Campbell Co. housing study analyzes data and presents various recommendations
(Editor’s note: This story is reprinted from the Prairie Pioneer.)
The results and recommendations from a housing study commissioned by the Campbell County Economic Development Corporation were presented at a series of meetings throughout the county.
The Campbell County Housing Study was completed by Community Partners Research, Inc. of Faribault, Minn. Steve Griesert, a partner in the firm, presented the results of the study.
The study used data from the 2010 Census and the American Community Survey, which is a yearly sampling of households, to provide demographic and economic information and trends for the county and the three communities in the county. Population projections were based on information from the South Dakota State Data Center and projections from Community Partners Research.

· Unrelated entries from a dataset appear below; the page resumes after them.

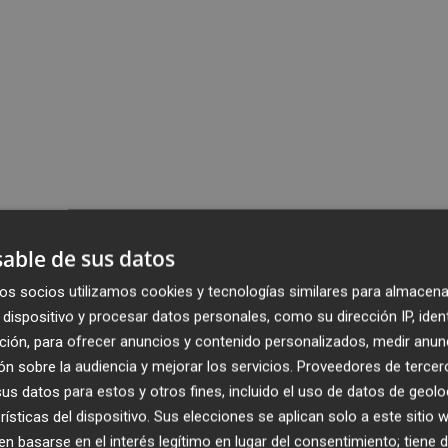
able de sus datos
os socios utilizamos cookies y tecnologías similares para almacena
dispositivo y procesar datos personales, como su dirección IP, iden
ción, para ofrecer anuncios y contenido personalizados, medir anun
n sobre la audiencia y mejorar los servicios.
Proveedores de tercer
s datos para estos y otros fines, incluido el uso de datos de geolo
rísticas del dispositivo. Sus elecciones se aplican solo a este sitio
 basarse en el interés legítimo en lugar del consentimiento; tiene 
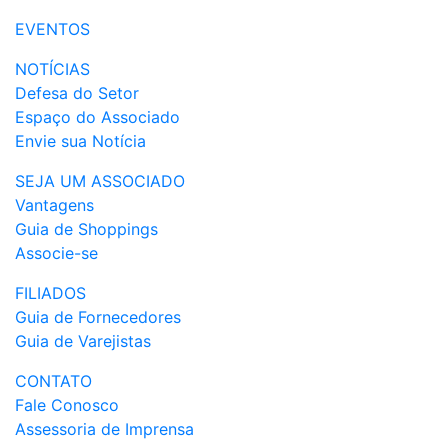
EVENTOS
NOTÍCIAS
Defesa do Setor
Espaço do Associado
Envie sua Notícia
SEJA UM ASSOCIADO
Vantagens
Guia de Shoppings
Associe-se
FILIADOS
Guia de Fornecedores
Guia de Varejistas
CONTATO
Fale Conosco
Assessoria de Imprensa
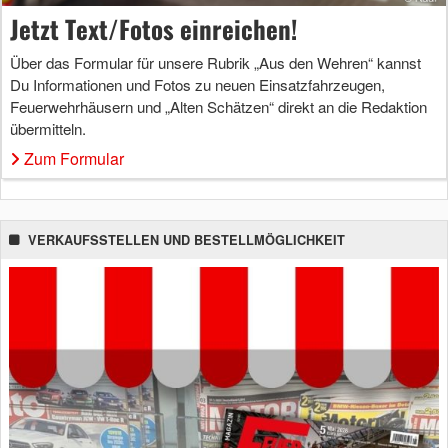
Jetzt Text/Fotos einreichen!
Über das Formular für unsere Rubrik „Aus den Wehren“ kannst
Du Informationen und Fotos zu neuen Einsatzfahrzeugen,
Feuerwehrhäusern und „Alten Schätzen“ direkt an die Redaktion
übermitteln.
Zum Formular
VERKAUFSSTELLEN UND BESTELLMÖGLICHKEIT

Generally, the study predicted a continued decrease in population, both in the county and in the communities in the county. Depending on which study is used, projections show a decrease of from 93 to 143 people in Campbell County by 2015. For the communities, projections show a decrease of from 11 to 20 people in Herreid, 22 to 35 people in Pollock and four or five in Mound City.
Griesert was quick to point out, however, that the study was based on the current and best information available on future trends and projections. He noted that changes in the area’s economy, employment opportunities, federal or state tax policy and other related factors could change the conclusions and recommendations in the report.

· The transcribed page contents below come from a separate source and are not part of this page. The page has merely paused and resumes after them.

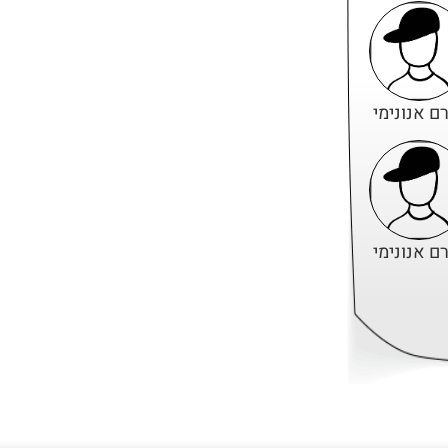
ם אנונימי
ם אנונימי
ם אנונימי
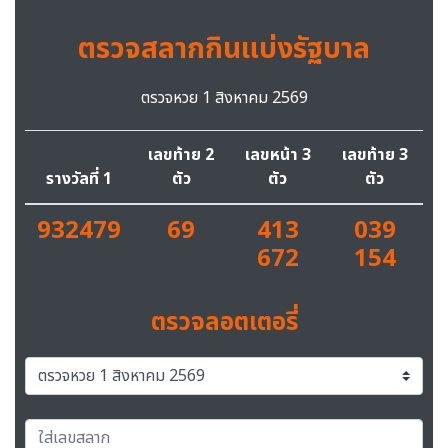
ตรวจสลากกินแบ่งรัฐบาล
ตรวจหวย 1 สิงหาคม 2569
เลขท้าย 2
เลขหน้า 3
เลขท้าย 3
รางวัลที่ 1
ตัว
ตัว
ตัว
932479
69
413
039
672
154
ตรวจลอตเตอรี่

Even though the population is projected to decrease, Herreid is projected to have a small growth in the number of households. Households in the county, as well as Pollock and Mound City, are projected to decrease. This is due to a steady decrease in the average household size.
The average household size for Campbell County has decreased from 2.76 persons per household in 1980 to 2.11 persons in 2010. During the same time frame, the average household in Herreid went from 2.45 people to 2.06 people. Pollock and Mound City both fell below two people per household, which is considered very low. Pollock went from 2.26 people to 1.77, and Mound City went from 2.36 people to 1.78.

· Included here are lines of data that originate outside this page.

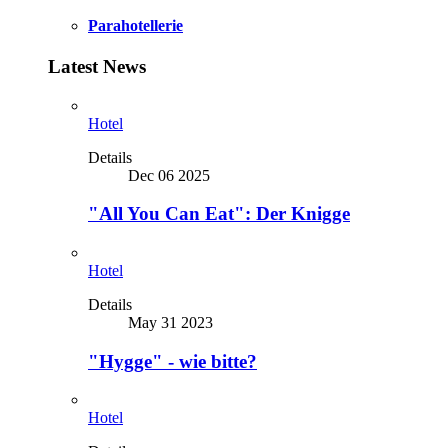
Parahotellerie
Latest News
Hotel
Details
Dec 06 2025
"All You Can Eat": Der Knigge
Hotel
Details
May 31 2023
"Hygge" - wie bitte?
Hotel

Study projections show an increase of three households in Herreid by 2015, from 213 households in 2010 to 216 in 2015. Projections for Pollock show a decrease of from seven to 12 household (they had 136 households in 2010), Mound City a decrease of one (they had 40 in 2010) and a decrease of from 15 to 17 in the county (it had 694 in 2010).
Representatives from Communities Partners Research conducted a visual “windshield” survey of the houses and mobile homes in each community. They rated the existing housing stock in Herreid to be in good condition and the existing housing stock in both Pollock and Mound City in fair condition.
The study suggested recommendations for each community in five areas, including Rental Housing Development; Home Ownership; Single Family Housing Development; Housing Rehabilitation, and Other Housing Issues.
Among other suggestions, the report recommended that Herreid consider adding four to six rental housing units, develop a purchase/ rehabilitation program as the stock of older houses become available for sale, add a new six- to eight-lot subdivision to the city, promote rental and owner-occupied housing rehabilitation efforts, acquire and demolish dilapidated structures and continue and/ or possibly expand the Housing Incentive Program that is currently available.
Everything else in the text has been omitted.